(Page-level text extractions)
━━━━━━━━━━
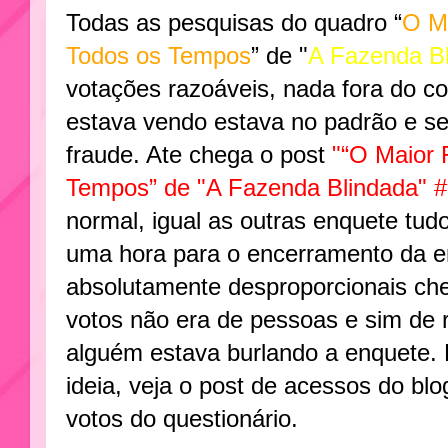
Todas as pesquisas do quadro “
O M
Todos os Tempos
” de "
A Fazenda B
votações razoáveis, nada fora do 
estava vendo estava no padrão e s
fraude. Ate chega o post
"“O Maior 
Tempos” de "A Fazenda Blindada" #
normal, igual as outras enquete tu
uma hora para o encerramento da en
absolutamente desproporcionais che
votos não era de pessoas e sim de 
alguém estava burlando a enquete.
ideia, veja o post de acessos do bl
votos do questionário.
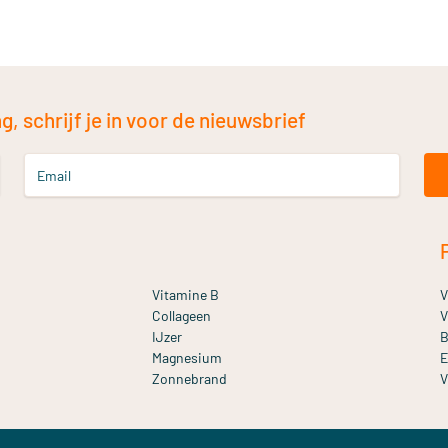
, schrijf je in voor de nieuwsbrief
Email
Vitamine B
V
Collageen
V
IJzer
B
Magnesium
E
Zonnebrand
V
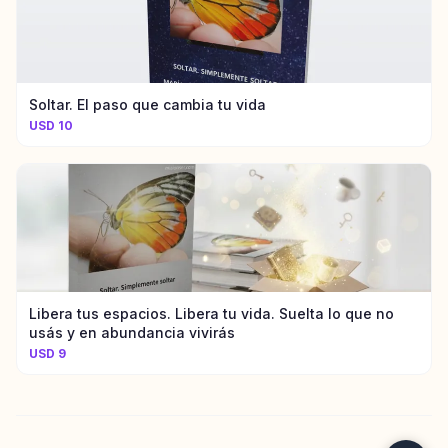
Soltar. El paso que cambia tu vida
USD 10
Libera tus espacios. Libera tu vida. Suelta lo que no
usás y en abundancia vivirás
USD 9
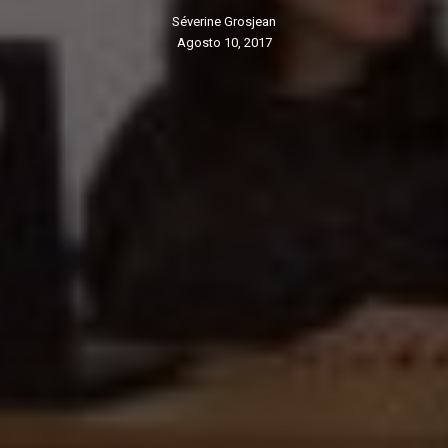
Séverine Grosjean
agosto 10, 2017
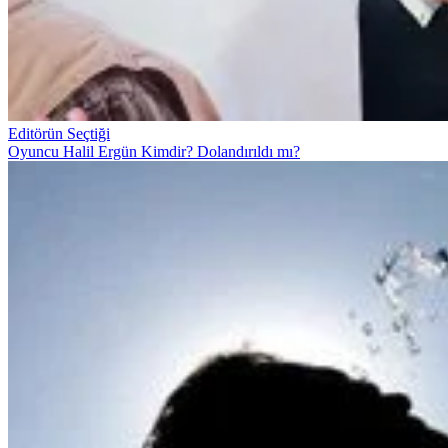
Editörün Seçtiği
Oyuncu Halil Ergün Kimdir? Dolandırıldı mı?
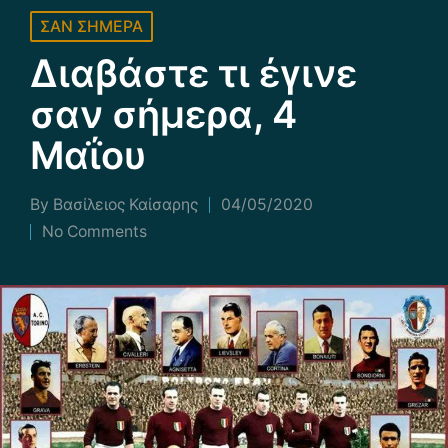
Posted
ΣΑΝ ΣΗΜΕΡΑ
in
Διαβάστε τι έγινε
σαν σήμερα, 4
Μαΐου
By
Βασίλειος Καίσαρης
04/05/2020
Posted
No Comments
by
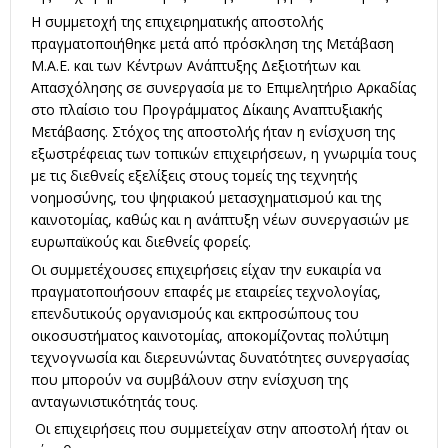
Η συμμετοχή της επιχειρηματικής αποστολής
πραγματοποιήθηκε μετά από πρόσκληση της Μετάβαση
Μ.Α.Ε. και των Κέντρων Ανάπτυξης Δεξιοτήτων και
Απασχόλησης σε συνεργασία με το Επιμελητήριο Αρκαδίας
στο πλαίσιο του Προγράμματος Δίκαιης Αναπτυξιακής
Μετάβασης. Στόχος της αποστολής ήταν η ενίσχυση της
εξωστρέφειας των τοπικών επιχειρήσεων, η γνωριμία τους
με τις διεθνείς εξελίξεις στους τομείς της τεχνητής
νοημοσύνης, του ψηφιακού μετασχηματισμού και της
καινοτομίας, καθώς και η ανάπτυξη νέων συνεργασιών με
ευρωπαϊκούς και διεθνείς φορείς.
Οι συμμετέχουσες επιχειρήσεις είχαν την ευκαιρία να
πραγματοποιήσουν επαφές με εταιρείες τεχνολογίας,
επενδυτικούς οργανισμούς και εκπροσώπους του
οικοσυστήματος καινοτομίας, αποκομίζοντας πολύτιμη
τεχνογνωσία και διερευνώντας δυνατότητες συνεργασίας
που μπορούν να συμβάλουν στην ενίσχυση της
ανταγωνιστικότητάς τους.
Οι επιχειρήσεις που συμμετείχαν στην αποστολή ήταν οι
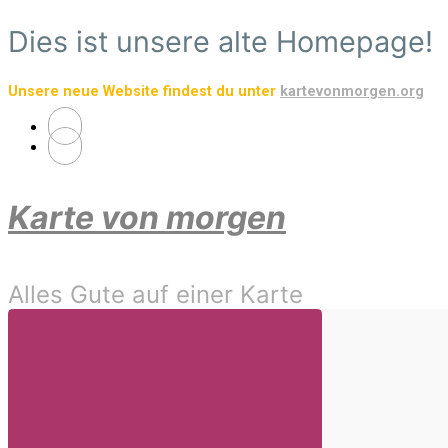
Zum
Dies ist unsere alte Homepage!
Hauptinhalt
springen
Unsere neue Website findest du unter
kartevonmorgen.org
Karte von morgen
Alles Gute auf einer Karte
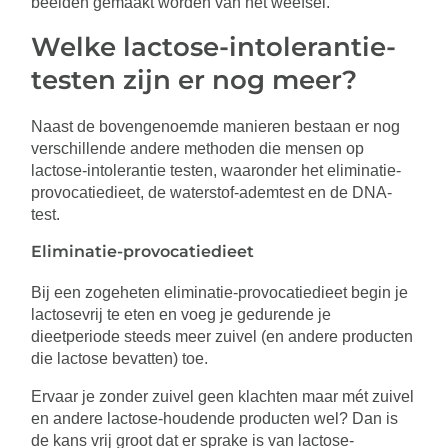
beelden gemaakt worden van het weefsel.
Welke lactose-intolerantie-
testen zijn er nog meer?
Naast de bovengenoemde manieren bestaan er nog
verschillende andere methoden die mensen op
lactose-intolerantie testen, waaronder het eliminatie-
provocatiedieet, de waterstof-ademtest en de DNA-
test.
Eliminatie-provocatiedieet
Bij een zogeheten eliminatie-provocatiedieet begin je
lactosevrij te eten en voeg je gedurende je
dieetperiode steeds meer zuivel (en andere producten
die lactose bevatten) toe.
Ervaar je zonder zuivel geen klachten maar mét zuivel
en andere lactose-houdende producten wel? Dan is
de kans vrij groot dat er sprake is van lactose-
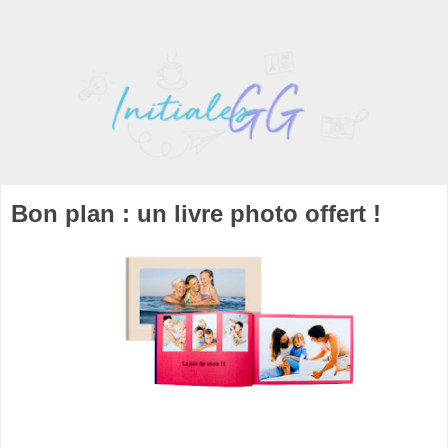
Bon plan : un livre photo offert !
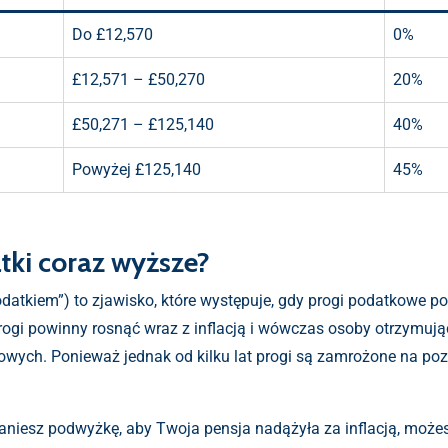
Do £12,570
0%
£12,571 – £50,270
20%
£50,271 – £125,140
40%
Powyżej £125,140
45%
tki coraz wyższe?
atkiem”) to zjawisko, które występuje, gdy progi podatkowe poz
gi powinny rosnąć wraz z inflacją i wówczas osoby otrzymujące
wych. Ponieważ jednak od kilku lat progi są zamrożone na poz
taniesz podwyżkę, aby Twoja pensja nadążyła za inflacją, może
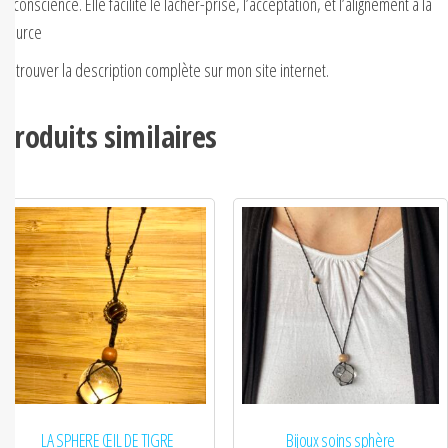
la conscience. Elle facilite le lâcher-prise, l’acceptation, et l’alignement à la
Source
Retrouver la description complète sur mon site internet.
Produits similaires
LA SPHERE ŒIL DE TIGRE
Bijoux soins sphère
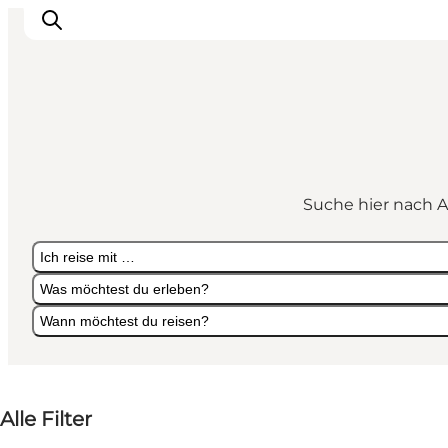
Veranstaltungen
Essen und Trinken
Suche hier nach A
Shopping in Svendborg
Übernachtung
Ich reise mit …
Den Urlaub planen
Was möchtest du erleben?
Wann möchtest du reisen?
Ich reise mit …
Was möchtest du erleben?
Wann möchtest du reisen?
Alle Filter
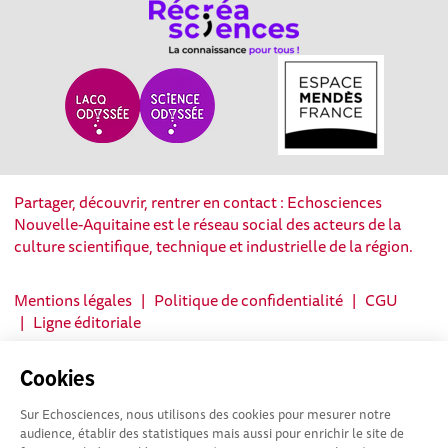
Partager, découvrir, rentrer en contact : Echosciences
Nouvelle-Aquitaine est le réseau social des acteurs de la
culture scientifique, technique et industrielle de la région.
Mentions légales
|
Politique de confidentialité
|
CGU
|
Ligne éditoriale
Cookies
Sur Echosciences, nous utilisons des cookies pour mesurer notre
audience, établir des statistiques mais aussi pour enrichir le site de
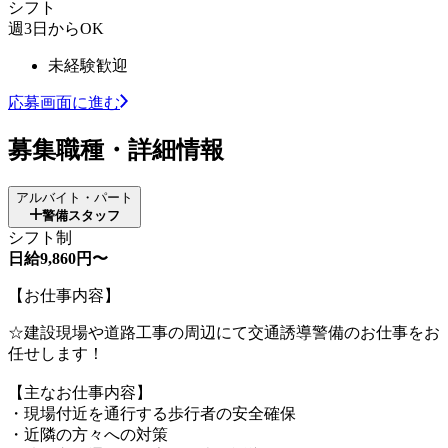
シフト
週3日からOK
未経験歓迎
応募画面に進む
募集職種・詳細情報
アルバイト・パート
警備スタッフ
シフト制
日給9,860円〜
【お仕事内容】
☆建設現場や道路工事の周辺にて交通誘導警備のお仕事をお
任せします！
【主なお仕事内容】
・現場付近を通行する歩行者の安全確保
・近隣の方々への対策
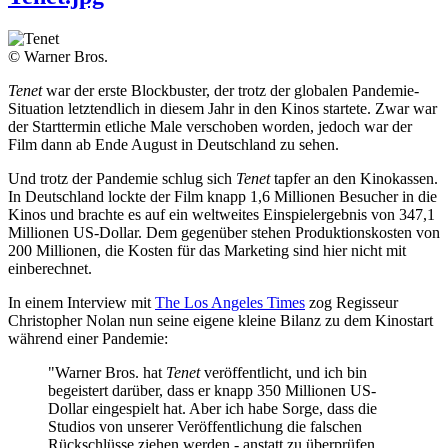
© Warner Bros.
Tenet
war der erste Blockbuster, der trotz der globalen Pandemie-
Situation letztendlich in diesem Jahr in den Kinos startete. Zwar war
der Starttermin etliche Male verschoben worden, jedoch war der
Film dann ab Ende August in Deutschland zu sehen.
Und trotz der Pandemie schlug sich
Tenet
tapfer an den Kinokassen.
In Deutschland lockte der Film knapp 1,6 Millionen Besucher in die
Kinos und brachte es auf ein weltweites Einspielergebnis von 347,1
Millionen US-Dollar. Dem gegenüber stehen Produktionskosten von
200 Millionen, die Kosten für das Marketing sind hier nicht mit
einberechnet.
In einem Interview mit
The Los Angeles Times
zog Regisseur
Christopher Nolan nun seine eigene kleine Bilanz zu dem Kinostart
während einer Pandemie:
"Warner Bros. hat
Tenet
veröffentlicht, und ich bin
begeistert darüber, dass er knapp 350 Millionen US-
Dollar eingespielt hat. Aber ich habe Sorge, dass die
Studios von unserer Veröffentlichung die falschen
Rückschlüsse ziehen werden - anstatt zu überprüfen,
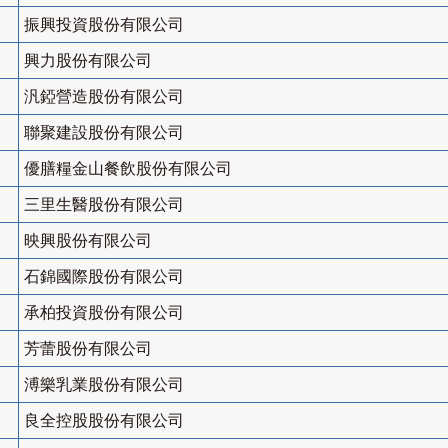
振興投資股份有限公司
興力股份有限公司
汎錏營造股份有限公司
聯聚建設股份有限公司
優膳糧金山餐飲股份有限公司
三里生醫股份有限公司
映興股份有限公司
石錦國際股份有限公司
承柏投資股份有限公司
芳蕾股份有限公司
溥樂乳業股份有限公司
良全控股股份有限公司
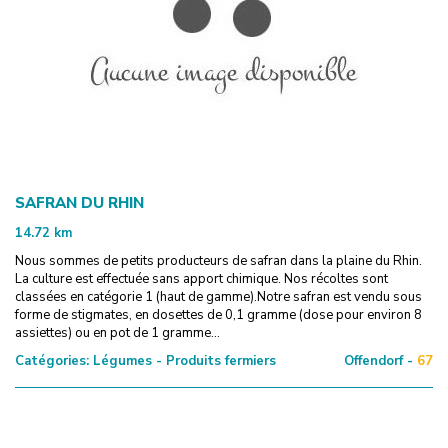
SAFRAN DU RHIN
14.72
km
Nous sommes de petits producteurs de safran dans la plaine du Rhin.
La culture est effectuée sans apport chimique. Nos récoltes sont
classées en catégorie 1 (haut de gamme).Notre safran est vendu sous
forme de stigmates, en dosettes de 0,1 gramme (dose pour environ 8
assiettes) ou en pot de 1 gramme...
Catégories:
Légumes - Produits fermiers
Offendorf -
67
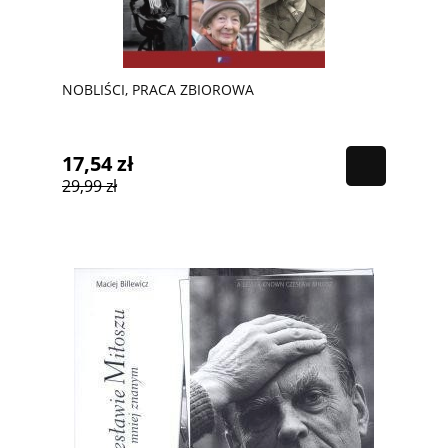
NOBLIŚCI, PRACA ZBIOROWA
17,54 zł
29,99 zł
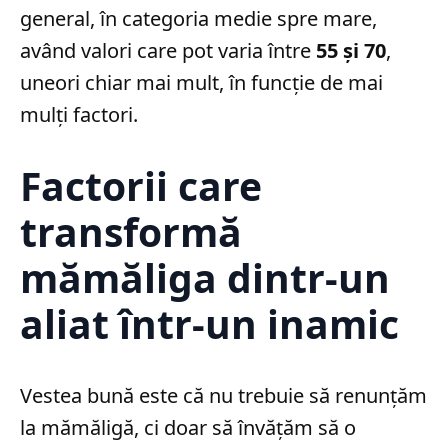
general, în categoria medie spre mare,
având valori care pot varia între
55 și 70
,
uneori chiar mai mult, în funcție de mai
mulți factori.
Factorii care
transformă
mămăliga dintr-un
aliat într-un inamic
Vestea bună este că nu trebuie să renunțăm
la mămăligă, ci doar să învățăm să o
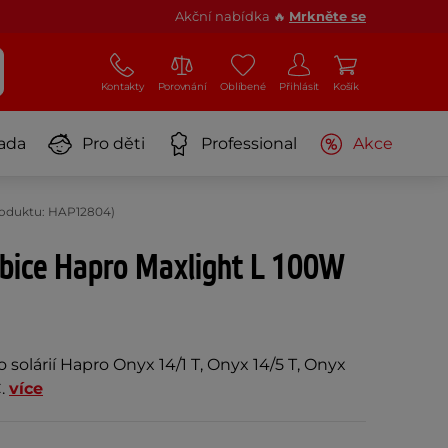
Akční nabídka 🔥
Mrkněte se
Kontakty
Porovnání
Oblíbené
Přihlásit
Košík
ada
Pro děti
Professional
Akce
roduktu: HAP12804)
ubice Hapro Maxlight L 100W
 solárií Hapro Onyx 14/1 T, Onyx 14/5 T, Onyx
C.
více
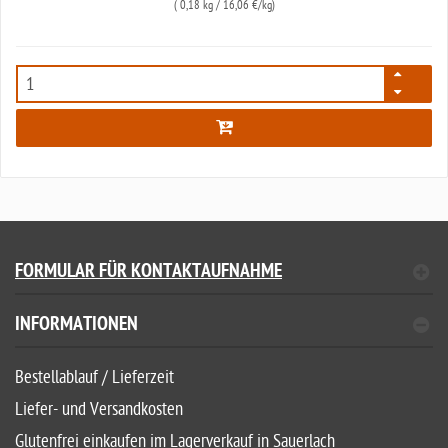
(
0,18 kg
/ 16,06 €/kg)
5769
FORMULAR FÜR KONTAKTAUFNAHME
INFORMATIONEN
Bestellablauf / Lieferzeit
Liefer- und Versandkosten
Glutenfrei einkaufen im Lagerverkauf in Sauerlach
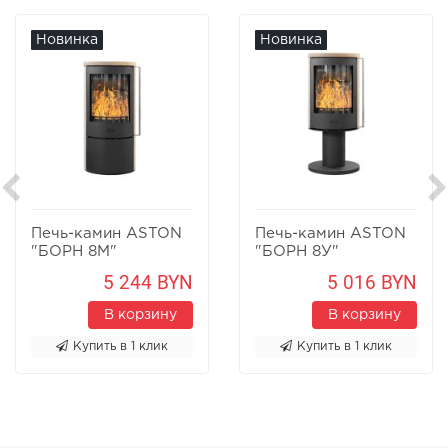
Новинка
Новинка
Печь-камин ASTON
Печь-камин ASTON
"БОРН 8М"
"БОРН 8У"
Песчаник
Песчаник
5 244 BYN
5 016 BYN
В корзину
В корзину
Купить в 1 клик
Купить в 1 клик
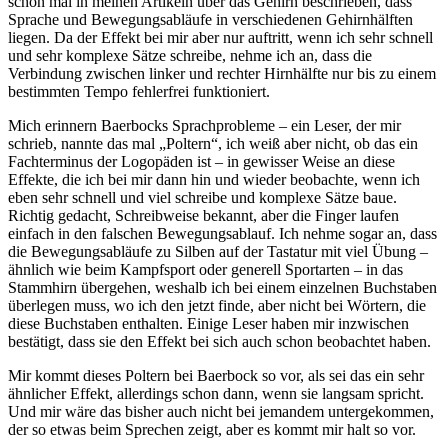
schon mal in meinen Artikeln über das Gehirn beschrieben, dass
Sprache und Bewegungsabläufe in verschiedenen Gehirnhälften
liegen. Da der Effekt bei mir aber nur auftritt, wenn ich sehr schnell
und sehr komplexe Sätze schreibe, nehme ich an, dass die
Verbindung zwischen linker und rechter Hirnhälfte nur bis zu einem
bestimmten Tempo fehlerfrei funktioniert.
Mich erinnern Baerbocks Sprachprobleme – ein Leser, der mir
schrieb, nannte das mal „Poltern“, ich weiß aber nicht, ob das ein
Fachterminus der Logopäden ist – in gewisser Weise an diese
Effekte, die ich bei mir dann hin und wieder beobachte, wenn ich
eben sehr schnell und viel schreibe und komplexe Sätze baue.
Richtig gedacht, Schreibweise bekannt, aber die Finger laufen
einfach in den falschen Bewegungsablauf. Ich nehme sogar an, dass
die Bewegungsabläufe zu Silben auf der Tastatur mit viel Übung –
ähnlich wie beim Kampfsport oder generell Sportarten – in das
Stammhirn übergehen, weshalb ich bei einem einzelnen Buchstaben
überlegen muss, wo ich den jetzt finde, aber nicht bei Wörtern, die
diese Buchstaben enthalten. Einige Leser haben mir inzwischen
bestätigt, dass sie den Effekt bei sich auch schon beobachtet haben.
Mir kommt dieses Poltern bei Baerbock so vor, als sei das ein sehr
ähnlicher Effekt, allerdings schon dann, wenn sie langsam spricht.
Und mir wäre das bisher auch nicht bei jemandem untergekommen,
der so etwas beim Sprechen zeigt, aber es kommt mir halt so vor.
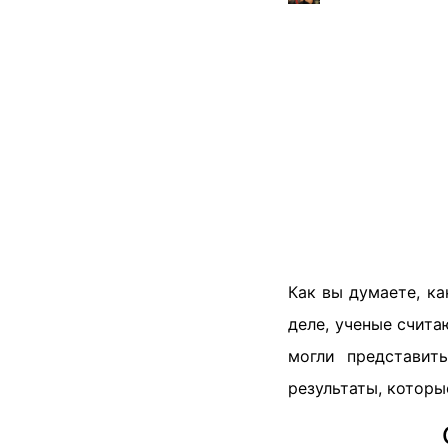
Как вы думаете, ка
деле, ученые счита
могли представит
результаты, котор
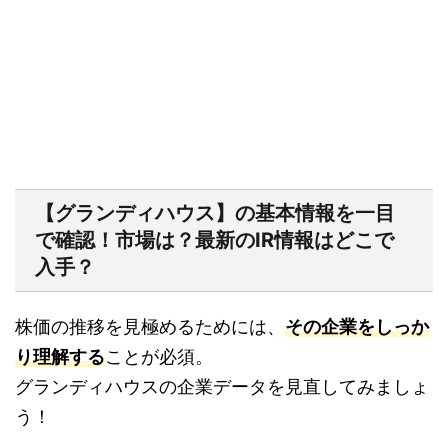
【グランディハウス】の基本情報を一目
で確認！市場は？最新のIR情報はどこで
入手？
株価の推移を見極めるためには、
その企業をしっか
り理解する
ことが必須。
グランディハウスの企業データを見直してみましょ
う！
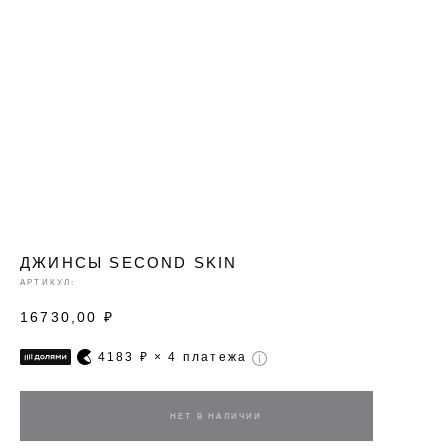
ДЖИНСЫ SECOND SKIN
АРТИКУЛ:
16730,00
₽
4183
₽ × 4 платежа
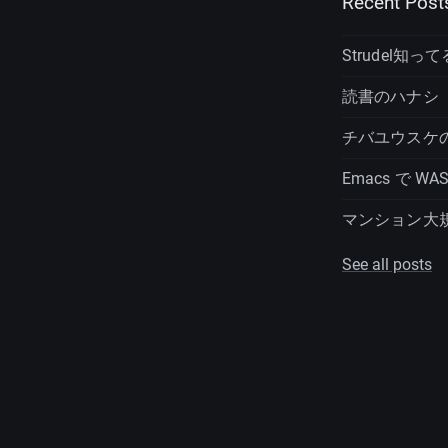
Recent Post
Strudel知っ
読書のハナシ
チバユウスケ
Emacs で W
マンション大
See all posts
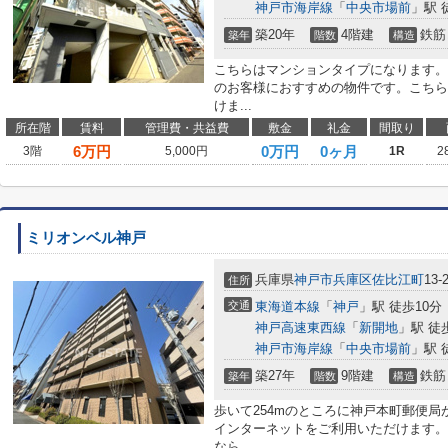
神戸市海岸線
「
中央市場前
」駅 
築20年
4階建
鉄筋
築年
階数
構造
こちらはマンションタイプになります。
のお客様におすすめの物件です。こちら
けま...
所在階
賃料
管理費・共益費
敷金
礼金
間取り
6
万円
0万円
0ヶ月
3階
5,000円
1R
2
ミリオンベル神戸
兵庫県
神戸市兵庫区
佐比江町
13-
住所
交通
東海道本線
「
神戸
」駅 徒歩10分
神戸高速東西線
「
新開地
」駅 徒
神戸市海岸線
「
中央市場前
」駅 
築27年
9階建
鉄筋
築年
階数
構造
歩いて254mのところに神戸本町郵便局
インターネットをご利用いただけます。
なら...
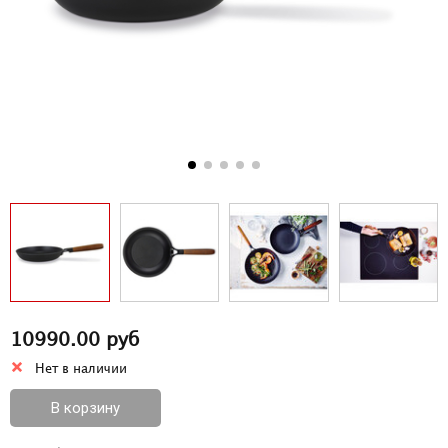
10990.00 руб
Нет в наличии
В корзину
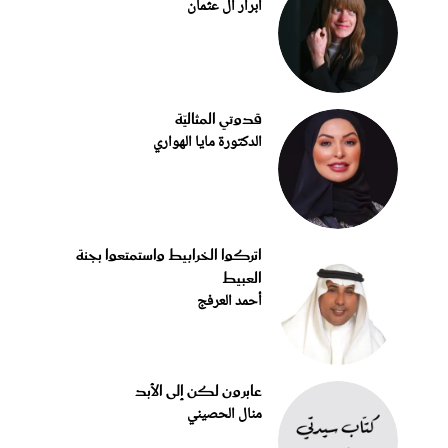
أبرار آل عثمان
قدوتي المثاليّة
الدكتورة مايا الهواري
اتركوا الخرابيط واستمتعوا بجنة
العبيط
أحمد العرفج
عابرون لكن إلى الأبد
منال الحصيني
━━━━━━━━━━
What you have to do:
Each line above that contains the word "Leser" should be copied.

Response to the task:
Mich erinnern Baerbocks Sprachprobleme – ein Leser, der mir
diese Buchstaben enthalten. Einige Leser haben mir inzwischen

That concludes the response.